BEGIN

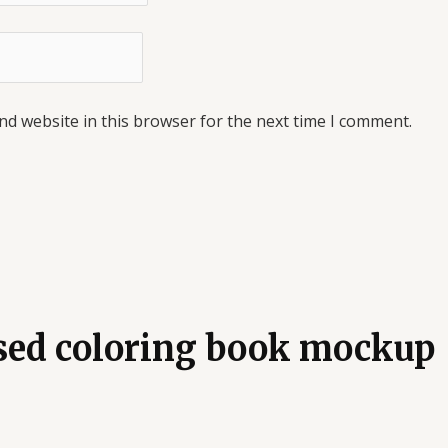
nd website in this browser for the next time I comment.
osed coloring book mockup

END
BEGIN

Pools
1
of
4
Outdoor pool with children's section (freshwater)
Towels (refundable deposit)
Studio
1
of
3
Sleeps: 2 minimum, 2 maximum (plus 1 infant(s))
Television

END
BEGIN

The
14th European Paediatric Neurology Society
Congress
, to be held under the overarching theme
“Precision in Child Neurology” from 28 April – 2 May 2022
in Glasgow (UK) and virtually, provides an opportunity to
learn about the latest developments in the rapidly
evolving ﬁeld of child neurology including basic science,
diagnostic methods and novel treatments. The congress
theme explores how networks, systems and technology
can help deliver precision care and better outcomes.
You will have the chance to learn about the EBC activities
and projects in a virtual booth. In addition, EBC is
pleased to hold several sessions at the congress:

END

Every line holding the string "learn" should be copied here, so please find those lines in the data.

▶ **REPLY**
learn about the latest developments in the rapidly
You will have the chance to learn about the EBC activities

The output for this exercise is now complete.